Muchos concluyeron que la llegada de madre e hijo no era nada bueno para el
Gran Valle pero muchos otros, al ver a la bebé, no creyeron eso.
El bebé creció bastante y pronto no pudieron
alzarlo más. Le hicieron un corral especial y le daban leche y pan todos los
días. A veces probaban con platillos más elaborados pero el niño no los comía.
Así pasaron las cosas durante un par de meses hasta que, de nuevo, los
leñadores reportaron extraños en el bosque. Pero esta vez no se trataba de una
mujer y su bebé sino de hombres salvajes y más de sus mujeres e hijos. Eran por
lo menos unos cincuenta y todos estaban exhaustos pero ninguno de ellos estaba
tan grave como lo había estado la madre del bebé.
Los habitantes de Valle fueron a saludarlos,
tratando de ser amables pero estando tremendamente asustados.

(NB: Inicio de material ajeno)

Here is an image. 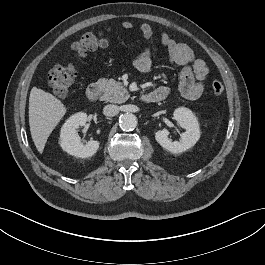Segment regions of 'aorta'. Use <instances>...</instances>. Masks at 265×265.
Instances as JSON below:
<instances>
[{
    "mask_svg": "<svg viewBox=\"0 0 265 265\" xmlns=\"http://www.w3.org/2000/svg\"><path fill=\"white\" fill-rule=\"evenodd\" d=\"M120 128L124 131H132L137 126V117L134 114L126 113L120 118Z\"/></svg>",
    "mask_w": 265,
    "mask_h": 265,
    "instance_id": "obj_1",
    "label": "aorta"
}]
</instances>
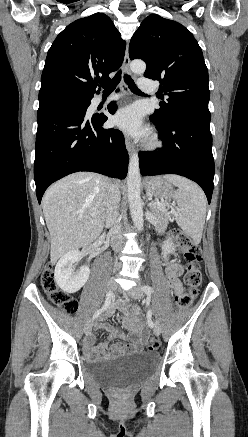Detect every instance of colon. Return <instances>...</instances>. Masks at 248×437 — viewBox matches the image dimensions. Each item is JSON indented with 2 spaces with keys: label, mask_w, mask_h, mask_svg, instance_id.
Segmentation results:
<instances>
[{
  "label": "colon",
  "mask_w": 248,
  "mask_h": 437,
  "mask_svg": "<svg viewBox=\"0 0 248 437\" xmlns=\"http://www.w3.org/2000/svg\"><path fill=\"white\" fill-rule=\"evenodd\" d=\"M176 243L183 250L187 264V274L184 278L186 290L175 295V302L179 309H186L190 306L193 299L198 295L202 283V273L200 262L202 260L199 245L191 239L175 234ZM41 286L49 299L67 314H73L77 310L78 303L69 294L59 289L54 278V270L51 265H47L41 275ZM160 341L152 337L148 341L149 350H157Z\"/></svg>",
  "instance_id": "colon-1"
}]
</instances>
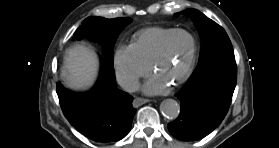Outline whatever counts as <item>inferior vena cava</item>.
Returning <instances> with one entry per match:
<instances>
[{
  "instance_id": "obj_1",
  "label": "inferior vena cava",
  "mask_w": 279,
  "mask_h": 148,
  "mask_svg": "<svg viewBox=\"0 0 279 148\" xmlns=\"http://www.w3.org/2000/svg\"><path fill=\"white\" fill-rule=\"evenodd\" d=\"M118 83L127 92H136L140 87L138 79L130 76L118 77Z\"/></svg>"
}]
</instances>
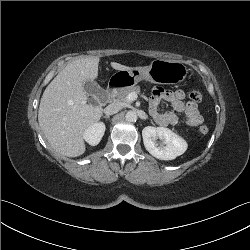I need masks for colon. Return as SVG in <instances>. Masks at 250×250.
<instances>
[{"label":"colon","mask_w":250,"mask_h":250,"mask_svg":"<svg viewBox=\"0 0 250 250\" xmlns=\"http://www.w3.org/2000/svg\"><path fill=\"white\" fill-rule=\"evenodd\" d=\"M188 95H189V98H190L193 102H195V103H199V102H201V100H202V94H201V92H200L199 90H197V89H190ZM199 132H200V134H202V135L207 134V133H208V128H207V126H205V125L201 126V127L199 128Z\"/></svg>","instance_id":"colon-1"}]
</instances>
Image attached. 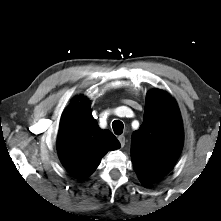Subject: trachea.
Here are the masks:
<instances>
[{
	"label": "trachea",
	"instance_id": "3493384b",
	"mask_svg": "<svg viewBox=\"0 0 221 221\" xmlns=\"http://www.w3.org/2000/svg\"><path fill=\"white\" fill-rule=\"evenodd\" d=\"M123 127V123L119 120H115L112 123V128L116 135H121L123 133Z\"/></svg>",
	"mask_w": 221,
	"mask_h": 221
}]
</instances>
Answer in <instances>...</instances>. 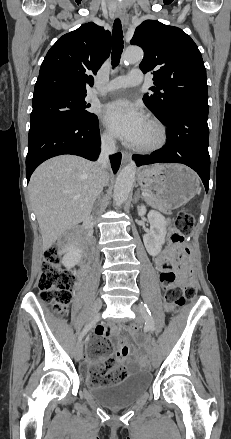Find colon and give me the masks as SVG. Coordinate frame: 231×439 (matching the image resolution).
Wrapping results in <instances>:
<instances>
[{
    "label": "colon",
    "instance_id": "colon-1",
    "mask_svg": "<svg viewBox=\"0 0 231 439\" xmlns=\"http://www.w3.org/2000/svg\"><path fill=\"white\" fill-rule=\"evenodd\" d=\"M193 222V216L189 212L184 210L178 212L174 218L175 231L171 234V243L182 246L185 240L184 234L191 230ZM187 257V250H180L175 262L180 272L177 274L170 265H166L160 274L165 289V304L171 312H177L186 299H194L197 296L196 286L188 281L185 273ZM74 283V275L62 267L58 248L47 249L38 279L39 300L44 304H51L54 311L61 315L71 301ZM128 331L135 335L137 327L130 326ZM90 352L93 356H107L111 352V347L102 338L93 337L90 340ZM90 370L89 383L98 386L120 383L127 376V371L120 366H111L108 370H104L103 366Z\"/></svg>",
    "mask_w": 231,
    "mask_h": 439
}]
</instances>
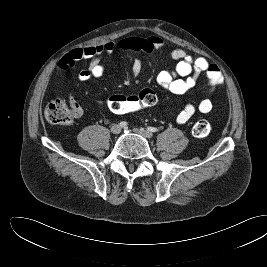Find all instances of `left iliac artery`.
Wrapping results in <instances>:
<instances>
[{
    "instance_id": "1",
    "label": "left iliac artery",
    "mask_w": 267,
    "mask_h": 267,
    "mask_svg": "<svg viewBox=\"0 0 267 267\" xmlns=\"http://www.w3.org/2000/svg\"><path fill=\"white\" fill-rule=\"evenodd\" d=\"M147 130L148 131H151V132H158L159 130L155 127H147Z\"/></svg>"
}]
</instances>
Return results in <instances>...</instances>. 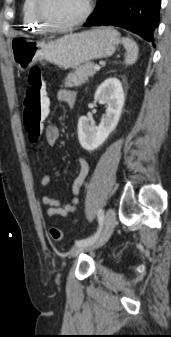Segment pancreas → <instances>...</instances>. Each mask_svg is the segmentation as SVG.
I'll return each instance as SVG.
<instances>
[{
    "label": "pancreas",
    "mask_w": 171,
    "mask_h": 337,
    "mask_svg": "<svg viewBox=\"0 0 171 337\" xmlns=\"http://www.w3.org/2000/svg\"><path fill=\"white\" fill-rule=\"evenodd\" d=\"M94 63L87 62L79 65L70 72L64 82L65 87H78L85 84L89 77H93L96 71L94 70Z\"/></svg>",
    "instance_id": "cf45deb5"
}]
</instances>
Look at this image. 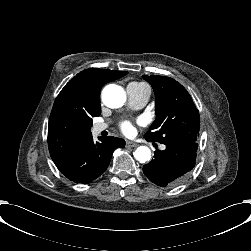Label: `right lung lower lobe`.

Pero la reunión
terminó pronto cuando los extranjeros empezaron a quejarse, y colapsaron en el
suelo, algunos llorando y otros cansados. La gente del Valle los ayudó y,
cuando estuvieron mejor, les explicaron su historia. Resultaba que las torres
tenían pares en otros lugares del mundo y uno de esos lugares era el desierto
en el que ellos vivían. Según la leyenda, si alguna vez se prendía la torre
ello indicaba que el mundo iba a cambiar y que debían seguir la luz para
salvarse. Y eso habían hecho. Entonces, asustados, les dijeron que notaron más
luces y que iban a venir más seres y que era probable que no todos fuesen como
ellos.
Temiendo por su seguridad, la gente del Valle
empezó a organizarse, por primera vez en su Historia, para defenderse.